Concurrent sessions are another useful identity clue. A concurrent session means the same account has more than one active session at the same time. That can be normal in many cases. You may be signed in on a laptop, phone, and browser session at once. Service accounts may also support multiple connections by design. The warning appears when concurrent sessions do not match expected behavior. One user account may be active from two distant places, two different device types, or two applications with very different risk levels. A session may remain active after a password change, or an attacker may use a stolen token instead of signing in normally. Analysts look at whether sessions were created through expected authentication flows, whether Multi-Factor Authentication (M F A) was used, whether the device is known, and whether the account actions line up with the user’s role. Session evidence can show that access continued even after the initial login.
The real skill is connecting indicators instead of treating each clue as separate. A suspicious hash may identify a known malicious file, but the process list can show whether it actually ran. A domain lookup may show where the system tried to connect, but timestamps can show whether that happened right after a phishing email was opened. Account lockouts may suggest a password attack, while impossible travel may show that one attempt succeeded. Log manipulation may explain why the local machine seems quiet even though network records show activity. Excessive resource use may point analysts toward the exact time a malicious process began encrypting files or staging data. Each indicator adds context. Analysts build confidence by asking whether the clues support the same story. When several independent sources point in the same direction, the investigation becomes stronger and the response can become more focused.

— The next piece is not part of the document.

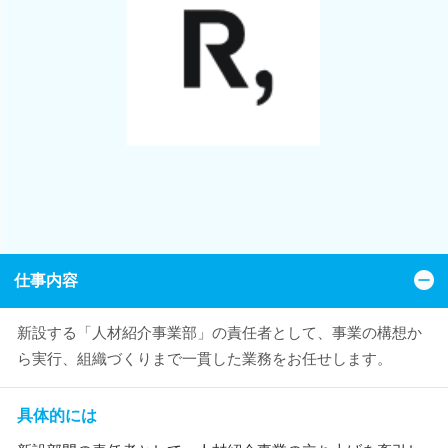
仕事内容
新設する「人材紹介事業部」の責任者として、事業の構想か
ら実行、組織づくりまで一貫した業務をお任せします。
具体的には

Indicators of compromise help you move from vague concern to informed investigation. A hash can identify a suspicious file. An I P address or domain can reveal communication. A malicious process can show execution. File system artifacts can show what changed. Timestamps can place events in order. Log manipulation can suggest concealment. Excessive resource consumption can point to harmful activity. Plaintext strings can expose clues inside files or logs. Account lockouts, impossible travel, and concurrent sessions can reveal identity abuse. None of these clues should be handled carelessly or in isolation, because normal systems can produce strange-looking events too. The stronger approach is to combine indicators, compare sources, and ask whether the activity fits the user, device, application, and time. When you learn to read these signs together, compromise becomes less invisible. You may not know the whole story immediately, but you know where to look next.